Lachenmaier’s team also uses the facility to detect muons, which act as background signals for neutrino measurements. These particles are created when cosmic rays enter the atmosphere. In water, muons travel faster than light, producing blue Cherenkov radiation detected by photomultipliers in the surrounding water pool.

JUNO is designed for a 30-year operational lifespan, during which the observatory should be ready at all times. Lachenmaier hopes for a stroke of luck like astronomers Tycho Brahe in 1572 and Johannes Kepler in 1604—who observed supernovae. “The last supernova observed was in 1987 in the Large Magellanic Cloud. When an especially massive star reaches the end of its life and becomes unstable, it explodes as a supernova. If this happens in the Milky Way, JUNO would be showered with a flux of trillions of neutrinos,” says the scientist, whose eyes light up at the thought. About 10,000 neutrinos would trigger signals in the detector in just ten seconds. Although the bright optical burst from the supernova would take longer to reach Earth, there would be enough time to alert astronomers worldwide.


Vice-President Monique Scheer

A tricky question

Should German universities continue to have partnerships in China? Monique Scheer, Vice President for International Strategy and Diversity at the University of Tübingen, has some answers.

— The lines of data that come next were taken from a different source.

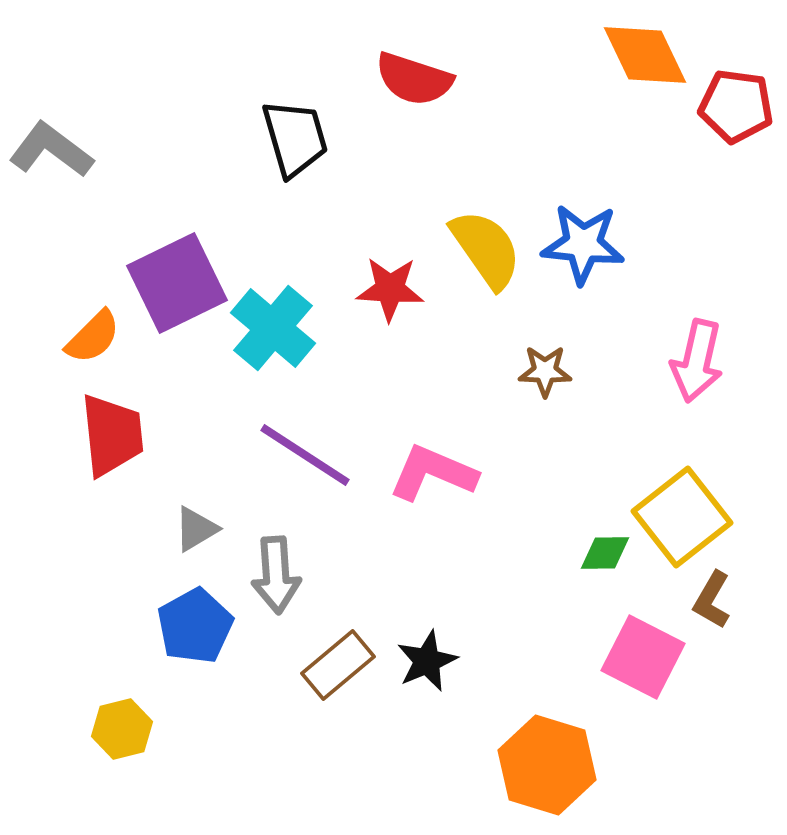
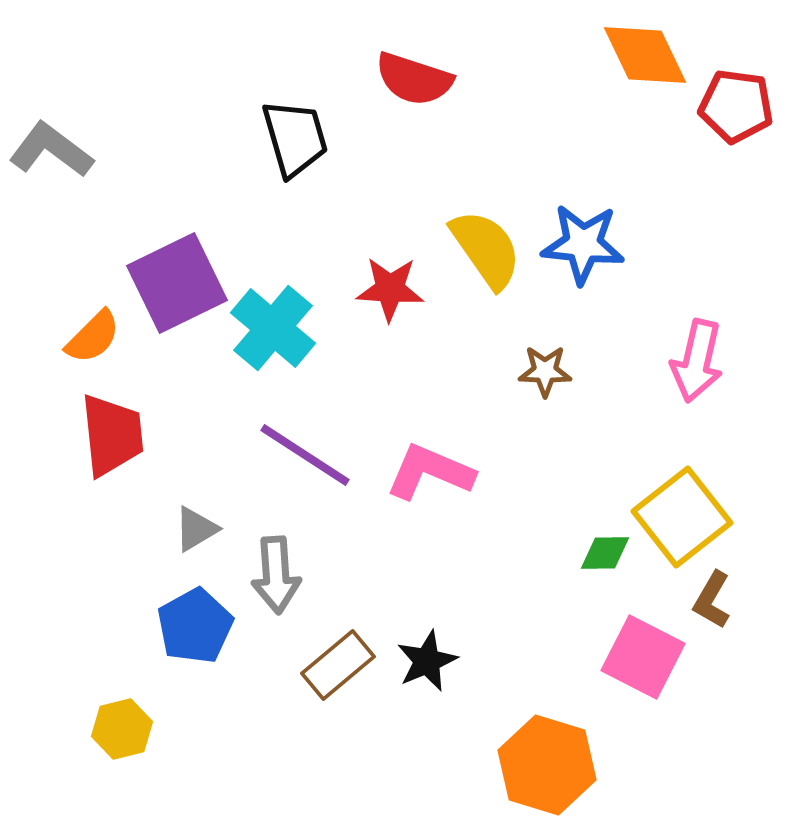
pink L-shape: moved 3 px left, 1 px up
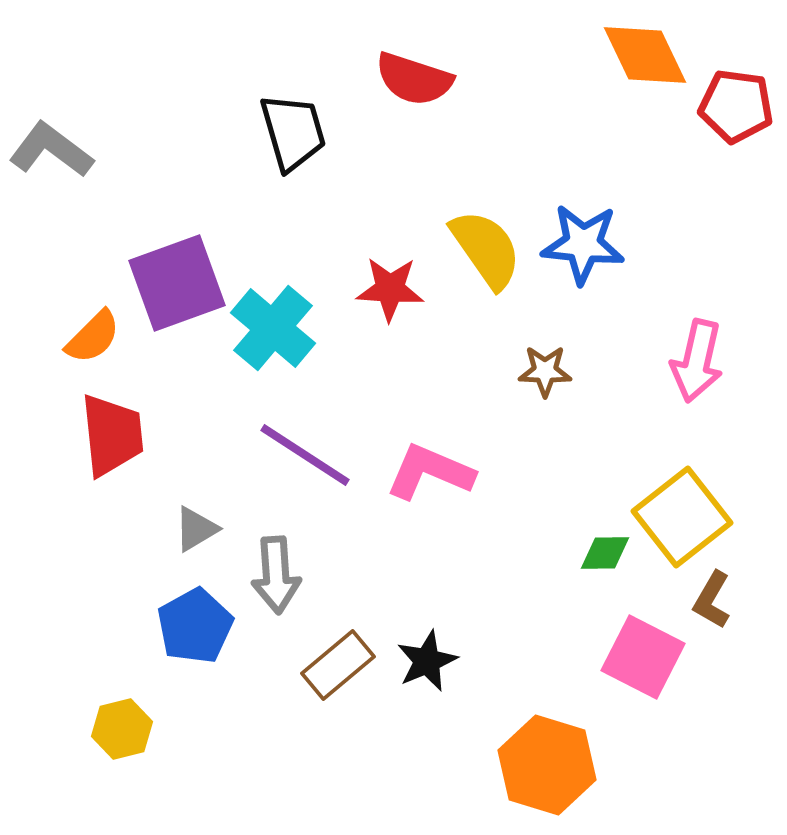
black trapezoid: moved 2 px left, 6 px up
purple square: rotated 6 degrees clockwise
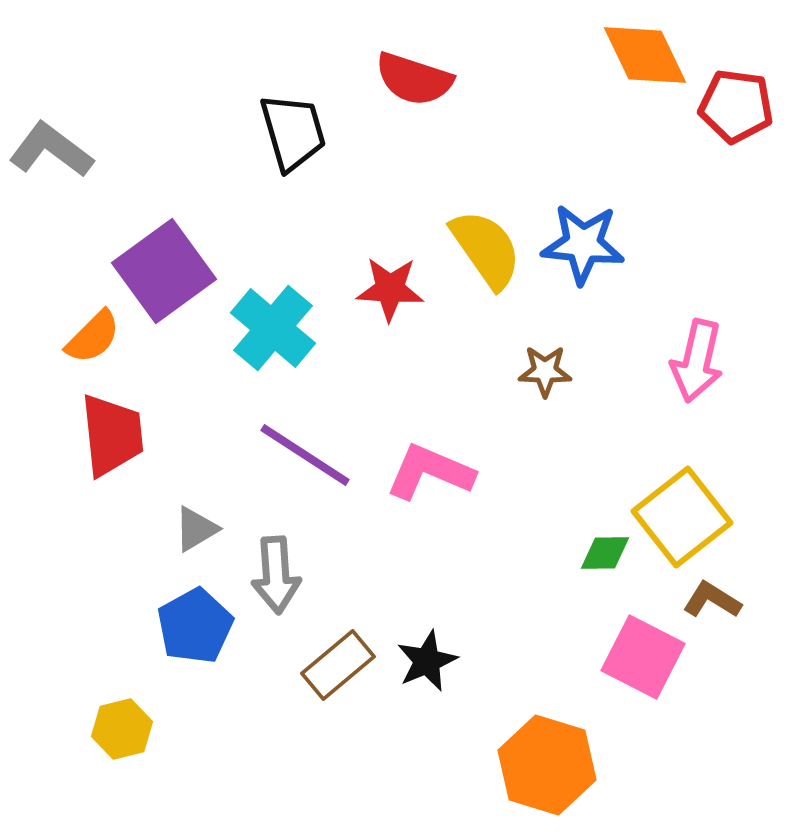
purple square: moved 13 px left, 12 px up; rotated 16 degrees counterclockwise
brown L-shape: rotated 92 degrees clockwise
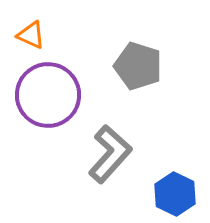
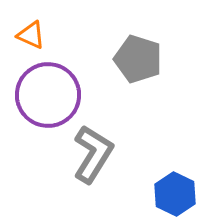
gray pentagon: moved 7 px up
gray L-shape: moved 17 px left; rotated 10 degrees counterclockwise
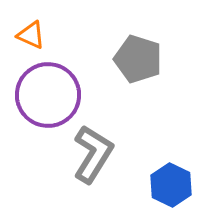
blue hexagon: moved 4 px left, 9 px up
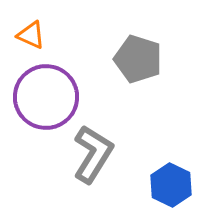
purple circle: moved 2 px left, 2 px down
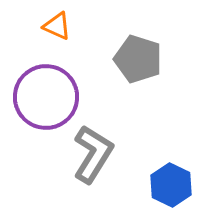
orange triangle: moved 26 px right, 9 px up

Is it still possible to justify research projects in the People’s Republic of China today?

For many years now, the University of Tübingen has been cultivating a productive relationship with researchers and partner institutions in the People’s Republic of China – this includes JUNO. Cutting-edge research can only succeed with international partners, and stable scientific contacts contribute to the improvement of international relations as science diplomacy. Naturally, we check every project very carefully to ensure that there is no possible military or security-related use.

How is this checked at the University of Tübingen?

At the University of Tübingen, all research projects undergo a structured examination using a detailed checklist before a contract is signed. The checklist is based on the recommendations and guidelines of the German Rectors’ Conference and DAAD, and is a practical tool for the evaluation of security-related or ethical risks. In this way, we ensure a sound and well-justified basis for a decision. 

JUNO involves nuclear physics – couldn’t the results be interesting to the Chinese military?

No. JUNO is purely about basic research. The findings we obtain enhance our understanding of fundamental processes in the universe, but have absolutely no potential connections with military applications. This opinion is also shared by numerous European universities and research institutes that are involved in JUNO.